Two Paradigms of Data Processing
Data processing can be broadly categorized into two paradigms: batch processing and stream processing. Batch processing operates on large, bounded datasets — collecting data over a period of time and processing it all at once. Stream processing operates on data as it arrives, processing each event individually or in micro-batches with minimal latency. Every data engineer must understand both paradigms and know when each is appropriate.
The choice between batch and stream processing affects every layer of your architecture: ingestion, storage, transformation, and serving. It also impacts cost, complexity, and the freshness of data available to your users. Most production systems use a combination of both approaches.
Batch Processing
Batch processing collects data over a defined period (hourly, daily, weekly) and processes it as a single unit. This is the traditional approach to data processing and remains the backbone of most analytics platforms.
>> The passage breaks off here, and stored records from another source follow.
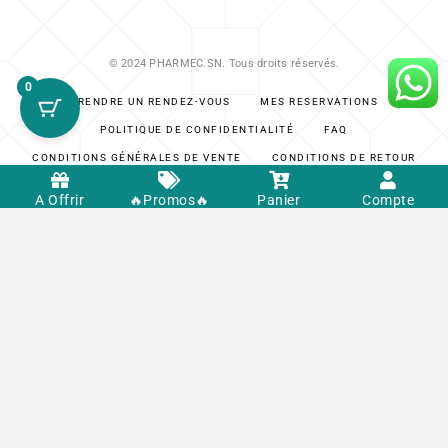
© 2024 PHARMEC.SN. Tous droits réservés.
0
PRENDRE UN RENDEZ-VOUS
MES RÉSERVATIONS
POLITIQUE DE CONFIDENTIALITÉ
FAQ
CONDITIONS GÉNÉRALES DE VENTE
CONDITIONS DE RETOUR
A Offrir
🔥Promos🔥
Panier
Compte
Batch jobs typically run on a schedule — a nightly job that processes the previous day's data, an hourly aggregation of clickstream events, or a weekly report generation pipeline.
Batch Processing Characteristics
- Bounded Data: Processes a finite, well-defined dataset (e.g., "all orders from yesterday")
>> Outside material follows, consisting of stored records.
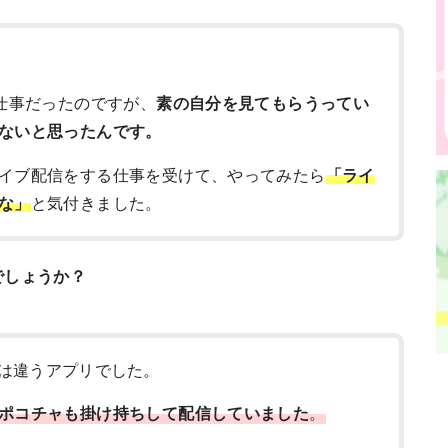
お仕事だったのですが、
素の自分を見てもらうってい
ないと思ったんです。
イブ配信をする仕事を受けて、やってみたら
「ライ
な」
と気付きました。
でしょうか？
は違うアプリでした。
ポコチャも掛け持ちして配信していました
。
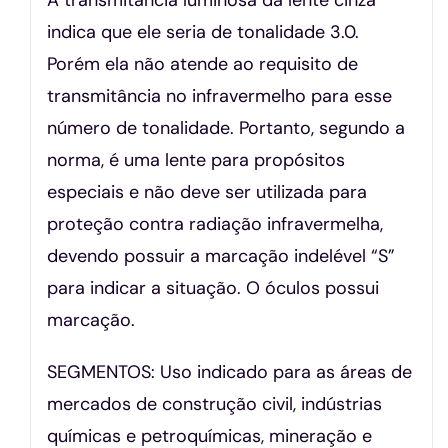
indica que ele seria de tonalidade 3.0.
Porém ela não atende ao requisito de
transmitância no infravermelho para esse
número de tonalidade. Portanto, segundo a
norma, é uma lente para propósitos
especiais e não deve ser utilizada para
proteção contra radiação infravermelha,
devendo possuir a marcação indelével “S”
para indicar a situação. O óculos possui
marcação.
SEGMENTOS: Uso indicado para as áreas de
mercados de construção civil, indústrias
químicas e petroquímicas, mineração e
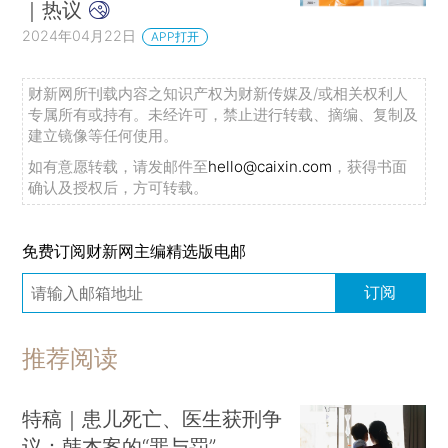
｜热议
2024年04月22日
APP打开
财新网所刊载内容之知识产权为财新传媒及/或相关权利人
专属所有或持有。未经许可，禁止进行转载、摘编、复制及
建立镜像等任何使用。
如有意愿转载，请发邮件至
hello@caixin.com
，获得书面
确认及授权后，方可转载。
免费订阅财新网主编精选版电邮
订阅
推荐阅读
特稿｜患儿死亡、医生获刑争
议：韩杰案的“罪与罚”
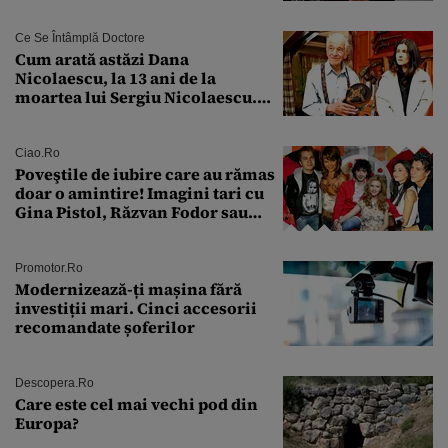
Ce Se Întâmplă Doctore
Cum arată astăzi Dana
Nicolaescu, la 13 ani de la
moartea lui Sergiu Nicolaescu.
Transformarea care i-a surprins
pe toți
Ciao.ro
Poveştile de iubire care au rămas
doar o amintire! Imagini tari cu
Gina Pistol, Răzvan Fodor sau
Andra Măruţă şi foştii parteneri
Promotor.ro
Modernizează-ți mașina fără
investiții mari. Cinci accesorii
recomandate șoferilor
Descopera.ro
Care este cel mai vechi pod din
Europa?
- High Throughput: Optimized for processing large volumes efficiently — can crunch terabytes in a single run
- Higher Latency: Data is not available until the batch completes — typically minutes to hours of delay
- Simpler Error Handling: Failed batches can be retried entirely; easier to reason about correctness
- Cost Efficient: Compute resources are used only during batch windows; can use spot/preemptible instances
- Mature Tooling: Well-established tools and patterns — Spark, SQL, dbt, Airflow
from pyspark.sql import SparkSession
from pyspark.sql.functions import (
col, count, sum as spark_sum, avg,
date_format, current_date, datediff
)
spark = SparkSession.builder .appName("DailyOrderBatch") .config("spark.sql.adaptive.enabled", "true") .getOrCreate()
# Read yesterday's orders from the data lake
yesterday = "2025-03-15"
orders = spark.read.parquet(f"s3://data-lake/raw/orders/date={yesterday}/")
products = spark.read.parquet("s3://data-lake/silver/products/")
customers = spark.read.parquet("s3://data-lake/silver/customers/")
# Batch transformation: clean, enrich, aggregate
clean_orders = (orders
.dropDuplicates(["order_id"])
.filter(col("status") != "cancelled")
.filter(col("amount") > 0)
)
# Enrich with dimensions
enriched = (clean_orders
.join(customers, "customer_id", "left")
.join(products, "product_id", "left")
.select(
"order_id", "customer_id", "customer_name",
"customer_segment", "product_id", "product_name",
"category", "amount", "quantity", "order_date"
)
)
# Aggregate for the daily summary table
daily_summary = enriched.groupBy("category", "customer_segment").agg(
count("order_id").alias("total_orders"),
spark_sum("amount").alias("total_revenue"),
avg("amount").alias("avg_order_value"),
count("customer_id").alias("unique_customers"),
)
# Write to the warehouse / gold layer
daily_summary.write .mode("overwrite") .partitionBy("category") .parquet(f"s3://data-lake/gold/daily_summary/date={yesterday}/")
print(f"Batch complete: processed {clean_orders.count()} orders for {yesterday}")
Stream Processing
Stream processing handles data as it arrives, event by event or in micro-batches (sub-second to seconds). Instead of waiting for data to accumulate, stream processors react to each event in near real-time. This enables use cases like fraud detection, real-time dashboards, live recommendations, and instant alerting that are impossible with batch processing.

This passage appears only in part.